期刊
JOURNAL OF NEUROSCIENCE
卷 40, 期 26, 页码 5116-5136出版社
SOC NEUROSCIENCE
DOI: 10.1523/JNEUROSCI.0425-20.2020
关键词
Alzheimer's; hippocampus; hyperactivity; interneuron; parvalbumin; sharp wave ripple
资金
- National Institutes of Health (NIH)/National Institute on Aging (NIA) [F31 AG062030]

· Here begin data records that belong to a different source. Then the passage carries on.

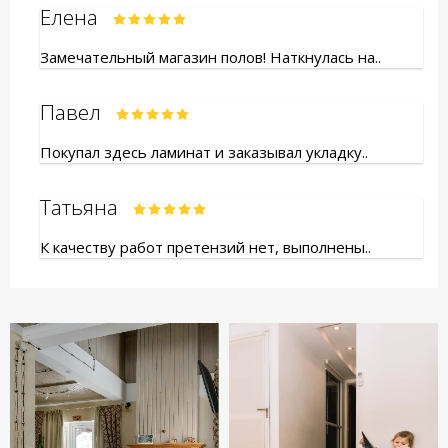
Елена
Замечательный магазин полов! Наткнулась на..
Павел
Покупал здесь ламинат и заказывал укладку..
Татьяна
К качеству работ претензий нет, выполнены..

- NIH/National Center for Advancing Translational Sciences [TL1 TR001431]
- ARCS Foundation
- NIH/National Institute of Neurological Disorders and Stroke (NINDS) [T32 NS041218]
- NIH/NIA [RF1 AG056603]
- NIH/NINDS [R01 NS108810]
Memory disruption in mild cognitive impairment (MCI) and Alzheimer's disease (AD) is poorly understood, particularly at early stages preceding neurodegeneration. In mouse models of AD, there are disruptions to sharp wave ripples (SWRs), hippocampal population events with a critical role in memory consolidation. However, the microcircuitry underlying these disruptions is underexplored. We tested whether a selective reduction in parvalbumin-expressing (PV) inhibitory interneuron activity underlies hyperactivity and SWR disruption. We employed the 5xFAD model of familial AD crossed with mouse lines labeling excitatory pyramidal cells (PCs) and inhibitory PV cells. We observed a 33% increase in frequency, 58% increase in amplitude, and 8% decrease in duration of SWRs in ex vivo slices from male and female three-month 5xFAD mice versus littermate controls. 5xFAD mice of the same age were impaired in a hippocampal-dependent memory task. Concurrent with SWR recordings, we performed calcium imaging, cell-attached, and whole-cell recordings of PC and PV cells within the CAI region. PCs in 5xFAD mice participated in enlarged ensembles, with superficial PCs (sPCs) having a higher probability of spiking during SWRs. Both deep PCs (dPCs) and sPCs displayed an increased synaptic ER ratio, suggesting a dis-inhibitory mechanism. In contrast, we observed a 46% spike rate reduction during SWRs in PV basket cells (PVBCs), while PV bistratified and axo-axonic cells were unimpaired. Excitatory synaptic drive to PVBCs was selectively reduced by 50%, resulting in decreased E/I ratio. Considering prior studies of intrinsic PV cell dysfunction in AD, these findings suggest alterations to the PC-PVBC microcircuit also contribute to impairment.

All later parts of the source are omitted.